Appellate judges Asike Makhandia, William Ouko and Agnes Murgo had found the legal notice was an illegality to the extent that it purported to vest or transfer the company’s rights, duties obligation, assets and liabilities of its hospital and the suit properties to the MTRH Board.

They said such inclusion was in violation of the company’s fundamental right to ownership of property under Sections 70 (a) and (c) and 75 of the Constitution. Likewise, the court ordered the Ministry of Health to compensate the company Sh1, 738, 630,267 for deprivation of the suit properties, the hospital and related facilities.

However, the Supreme Court found that the Appellate court erred in determining issues which had not been exhaustively determined by the High Court.

The Apex bench also found that both the superior courts denied the parties their right to be heard on some of the contested issues in the dispute.

“We do agree with the argument that the Court of Appeal ought to have referred the matter back to the High Court for determination of contested issues. Consequently, we find error on the part of the Court of Appeal in determining the matter as it did,” said the judges while setting aside the Appellate court’s decision.

They directed the lands court also determine whether the hospital occupies the disputed land, is it a public or a private hospital and if it is a private hospital when was it licensed to operate as such. If it is public, does it have a license to operate as such, when was the license given and how has the hospital been running?

The court will also find out whether the Uasin Gishu Memorial Hospital Ltd is a public body or a private entity, has it been paying taxes and if not, why?

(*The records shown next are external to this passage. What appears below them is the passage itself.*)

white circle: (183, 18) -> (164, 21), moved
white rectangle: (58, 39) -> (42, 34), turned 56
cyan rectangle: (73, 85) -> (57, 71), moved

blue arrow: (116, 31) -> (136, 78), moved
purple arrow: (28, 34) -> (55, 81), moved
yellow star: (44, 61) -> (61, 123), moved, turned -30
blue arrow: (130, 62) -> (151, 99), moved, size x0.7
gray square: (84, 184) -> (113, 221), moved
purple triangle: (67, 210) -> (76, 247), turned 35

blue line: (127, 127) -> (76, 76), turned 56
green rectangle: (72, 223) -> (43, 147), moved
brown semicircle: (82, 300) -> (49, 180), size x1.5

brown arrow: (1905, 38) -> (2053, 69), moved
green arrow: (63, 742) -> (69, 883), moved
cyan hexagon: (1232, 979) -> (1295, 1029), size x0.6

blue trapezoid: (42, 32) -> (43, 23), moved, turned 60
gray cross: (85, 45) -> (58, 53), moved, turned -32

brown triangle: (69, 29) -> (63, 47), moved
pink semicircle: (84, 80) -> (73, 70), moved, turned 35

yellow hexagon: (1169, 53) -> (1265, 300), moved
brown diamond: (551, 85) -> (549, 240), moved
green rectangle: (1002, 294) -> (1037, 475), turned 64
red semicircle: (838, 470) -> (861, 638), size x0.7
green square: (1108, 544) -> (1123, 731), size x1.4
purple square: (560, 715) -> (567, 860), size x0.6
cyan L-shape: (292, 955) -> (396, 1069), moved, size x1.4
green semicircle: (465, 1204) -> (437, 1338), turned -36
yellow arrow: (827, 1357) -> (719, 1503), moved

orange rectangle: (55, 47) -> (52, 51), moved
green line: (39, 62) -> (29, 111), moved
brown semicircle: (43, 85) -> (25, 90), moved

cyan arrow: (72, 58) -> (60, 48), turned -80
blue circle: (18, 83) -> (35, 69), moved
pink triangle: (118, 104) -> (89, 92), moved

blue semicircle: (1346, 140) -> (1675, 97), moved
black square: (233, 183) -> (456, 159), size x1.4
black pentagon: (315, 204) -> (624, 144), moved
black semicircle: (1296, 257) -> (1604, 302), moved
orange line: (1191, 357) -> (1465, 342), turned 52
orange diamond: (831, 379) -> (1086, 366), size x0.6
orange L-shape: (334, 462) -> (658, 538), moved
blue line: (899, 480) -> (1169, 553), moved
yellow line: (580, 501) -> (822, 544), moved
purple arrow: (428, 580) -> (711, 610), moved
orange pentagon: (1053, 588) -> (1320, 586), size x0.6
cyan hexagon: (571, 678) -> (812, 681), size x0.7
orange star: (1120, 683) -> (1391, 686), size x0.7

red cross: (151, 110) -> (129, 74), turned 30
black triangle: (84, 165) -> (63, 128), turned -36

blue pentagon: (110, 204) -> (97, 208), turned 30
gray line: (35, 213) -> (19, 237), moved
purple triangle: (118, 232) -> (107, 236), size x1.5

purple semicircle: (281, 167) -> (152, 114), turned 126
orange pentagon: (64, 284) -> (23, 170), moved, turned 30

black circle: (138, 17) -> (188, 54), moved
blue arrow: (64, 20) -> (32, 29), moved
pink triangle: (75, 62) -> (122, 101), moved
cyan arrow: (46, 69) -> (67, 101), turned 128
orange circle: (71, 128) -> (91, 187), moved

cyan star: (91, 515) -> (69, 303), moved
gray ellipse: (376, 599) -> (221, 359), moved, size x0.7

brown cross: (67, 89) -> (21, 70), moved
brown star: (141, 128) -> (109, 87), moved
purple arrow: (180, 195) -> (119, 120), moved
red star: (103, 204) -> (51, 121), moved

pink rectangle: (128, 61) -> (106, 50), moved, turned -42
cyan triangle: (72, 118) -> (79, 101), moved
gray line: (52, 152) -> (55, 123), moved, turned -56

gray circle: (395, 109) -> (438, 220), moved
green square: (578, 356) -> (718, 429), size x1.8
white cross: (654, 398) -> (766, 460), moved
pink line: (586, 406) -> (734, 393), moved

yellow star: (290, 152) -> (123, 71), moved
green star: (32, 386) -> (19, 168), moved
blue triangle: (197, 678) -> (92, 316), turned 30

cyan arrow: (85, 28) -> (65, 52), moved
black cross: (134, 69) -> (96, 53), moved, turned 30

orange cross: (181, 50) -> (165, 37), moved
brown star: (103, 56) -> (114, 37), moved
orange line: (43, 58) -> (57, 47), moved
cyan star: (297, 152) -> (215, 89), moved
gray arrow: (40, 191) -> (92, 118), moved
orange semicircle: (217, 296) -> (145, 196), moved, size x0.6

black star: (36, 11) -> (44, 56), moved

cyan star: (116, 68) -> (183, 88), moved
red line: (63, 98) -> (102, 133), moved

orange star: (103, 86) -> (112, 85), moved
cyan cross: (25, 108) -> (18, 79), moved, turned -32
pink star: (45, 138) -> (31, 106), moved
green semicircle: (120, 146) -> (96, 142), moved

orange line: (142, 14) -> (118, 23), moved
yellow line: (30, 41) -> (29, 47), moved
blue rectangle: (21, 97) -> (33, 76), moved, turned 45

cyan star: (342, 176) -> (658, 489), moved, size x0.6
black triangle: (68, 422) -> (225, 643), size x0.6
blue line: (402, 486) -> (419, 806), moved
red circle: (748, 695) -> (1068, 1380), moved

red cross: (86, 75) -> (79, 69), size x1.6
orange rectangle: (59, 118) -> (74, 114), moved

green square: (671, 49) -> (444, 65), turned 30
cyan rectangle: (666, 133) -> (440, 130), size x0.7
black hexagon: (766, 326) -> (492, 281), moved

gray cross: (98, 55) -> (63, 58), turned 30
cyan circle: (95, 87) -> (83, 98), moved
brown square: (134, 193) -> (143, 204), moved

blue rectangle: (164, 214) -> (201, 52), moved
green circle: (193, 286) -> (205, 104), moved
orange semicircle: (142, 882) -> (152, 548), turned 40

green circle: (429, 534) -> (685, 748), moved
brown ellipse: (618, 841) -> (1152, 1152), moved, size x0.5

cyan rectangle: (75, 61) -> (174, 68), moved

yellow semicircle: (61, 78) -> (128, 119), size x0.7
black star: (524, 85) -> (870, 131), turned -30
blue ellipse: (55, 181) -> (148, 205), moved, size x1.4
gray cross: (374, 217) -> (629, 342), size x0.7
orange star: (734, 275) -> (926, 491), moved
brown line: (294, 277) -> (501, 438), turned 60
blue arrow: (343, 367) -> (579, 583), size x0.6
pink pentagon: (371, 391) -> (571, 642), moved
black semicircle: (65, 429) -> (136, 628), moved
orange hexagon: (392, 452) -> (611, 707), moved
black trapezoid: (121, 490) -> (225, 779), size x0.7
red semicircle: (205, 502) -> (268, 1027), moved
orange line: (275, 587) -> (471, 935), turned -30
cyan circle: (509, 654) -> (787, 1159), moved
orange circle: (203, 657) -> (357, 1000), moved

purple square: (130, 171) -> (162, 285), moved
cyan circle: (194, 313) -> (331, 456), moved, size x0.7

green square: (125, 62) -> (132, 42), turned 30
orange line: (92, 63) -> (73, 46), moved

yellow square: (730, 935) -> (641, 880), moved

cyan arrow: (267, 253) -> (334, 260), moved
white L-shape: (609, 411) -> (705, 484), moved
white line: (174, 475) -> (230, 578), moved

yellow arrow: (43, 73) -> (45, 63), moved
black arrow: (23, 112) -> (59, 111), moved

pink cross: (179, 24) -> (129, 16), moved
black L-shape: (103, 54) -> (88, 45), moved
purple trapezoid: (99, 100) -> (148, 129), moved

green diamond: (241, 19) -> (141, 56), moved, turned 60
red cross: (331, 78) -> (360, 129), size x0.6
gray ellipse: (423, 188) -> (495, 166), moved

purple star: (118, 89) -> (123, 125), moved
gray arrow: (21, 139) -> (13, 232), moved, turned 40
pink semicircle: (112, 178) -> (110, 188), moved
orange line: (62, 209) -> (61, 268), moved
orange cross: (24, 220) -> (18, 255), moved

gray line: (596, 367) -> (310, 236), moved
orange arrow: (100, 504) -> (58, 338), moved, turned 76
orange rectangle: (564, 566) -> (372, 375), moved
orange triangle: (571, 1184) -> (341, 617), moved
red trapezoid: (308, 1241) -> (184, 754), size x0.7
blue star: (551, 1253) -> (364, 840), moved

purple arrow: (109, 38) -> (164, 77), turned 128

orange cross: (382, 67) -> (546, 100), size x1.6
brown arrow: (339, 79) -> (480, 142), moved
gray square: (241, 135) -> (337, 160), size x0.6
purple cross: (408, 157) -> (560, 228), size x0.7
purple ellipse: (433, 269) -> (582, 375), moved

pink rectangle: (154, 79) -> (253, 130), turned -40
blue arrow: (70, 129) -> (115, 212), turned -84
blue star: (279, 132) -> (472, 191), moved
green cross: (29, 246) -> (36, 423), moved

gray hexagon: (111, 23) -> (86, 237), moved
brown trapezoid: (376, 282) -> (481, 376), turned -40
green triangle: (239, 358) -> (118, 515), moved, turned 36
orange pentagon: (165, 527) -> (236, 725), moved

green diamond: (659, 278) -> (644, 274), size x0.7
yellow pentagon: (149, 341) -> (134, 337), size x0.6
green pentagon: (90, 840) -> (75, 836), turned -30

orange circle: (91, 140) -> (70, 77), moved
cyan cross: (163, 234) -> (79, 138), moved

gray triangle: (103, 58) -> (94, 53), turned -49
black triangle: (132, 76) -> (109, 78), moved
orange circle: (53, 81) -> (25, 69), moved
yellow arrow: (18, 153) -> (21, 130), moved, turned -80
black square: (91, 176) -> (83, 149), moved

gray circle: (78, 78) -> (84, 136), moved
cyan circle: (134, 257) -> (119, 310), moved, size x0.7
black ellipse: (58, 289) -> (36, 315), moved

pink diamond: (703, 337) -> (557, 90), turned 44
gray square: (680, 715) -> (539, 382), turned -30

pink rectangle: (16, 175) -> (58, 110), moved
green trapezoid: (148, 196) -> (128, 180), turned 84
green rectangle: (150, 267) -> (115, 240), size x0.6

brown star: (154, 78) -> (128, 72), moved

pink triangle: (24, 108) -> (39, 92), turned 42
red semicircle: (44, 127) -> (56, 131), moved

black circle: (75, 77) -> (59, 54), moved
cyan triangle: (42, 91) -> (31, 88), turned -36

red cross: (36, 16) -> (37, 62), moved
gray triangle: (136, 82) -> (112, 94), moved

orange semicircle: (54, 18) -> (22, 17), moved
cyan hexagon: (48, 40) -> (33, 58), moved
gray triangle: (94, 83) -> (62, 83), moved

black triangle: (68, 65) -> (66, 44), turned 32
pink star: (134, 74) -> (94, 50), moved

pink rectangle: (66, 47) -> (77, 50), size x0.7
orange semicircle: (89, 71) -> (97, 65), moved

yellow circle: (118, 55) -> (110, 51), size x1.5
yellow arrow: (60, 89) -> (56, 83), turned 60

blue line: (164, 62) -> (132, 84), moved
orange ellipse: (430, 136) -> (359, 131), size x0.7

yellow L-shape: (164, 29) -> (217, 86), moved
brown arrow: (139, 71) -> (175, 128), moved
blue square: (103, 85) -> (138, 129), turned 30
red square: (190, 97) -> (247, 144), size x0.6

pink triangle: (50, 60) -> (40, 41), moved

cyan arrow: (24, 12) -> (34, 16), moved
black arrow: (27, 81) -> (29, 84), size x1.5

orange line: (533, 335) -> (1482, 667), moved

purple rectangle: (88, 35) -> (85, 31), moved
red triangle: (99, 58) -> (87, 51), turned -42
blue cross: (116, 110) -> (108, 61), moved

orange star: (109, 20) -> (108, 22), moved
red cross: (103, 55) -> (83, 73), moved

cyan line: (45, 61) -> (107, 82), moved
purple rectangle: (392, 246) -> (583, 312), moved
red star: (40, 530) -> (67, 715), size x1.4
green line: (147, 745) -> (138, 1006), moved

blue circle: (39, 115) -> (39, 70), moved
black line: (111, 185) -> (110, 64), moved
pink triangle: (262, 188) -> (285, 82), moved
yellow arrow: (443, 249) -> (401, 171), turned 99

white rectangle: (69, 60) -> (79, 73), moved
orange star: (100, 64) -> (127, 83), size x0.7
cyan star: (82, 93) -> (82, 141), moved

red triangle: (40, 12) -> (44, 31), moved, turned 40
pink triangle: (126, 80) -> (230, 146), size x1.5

Further, who have been the Board Members of the company and have they ever changed. If yes, why and when did the changes happen?

Another issue for determination is on why did the District Commissioner significantly chair the affairs of the private company over the years, on whose authority did District Commissioner chair and how did the directorship of the company move to the government.

If the company were to be found to be entitled to compensation and can claim the same, what mechanism should be used to quantify the same.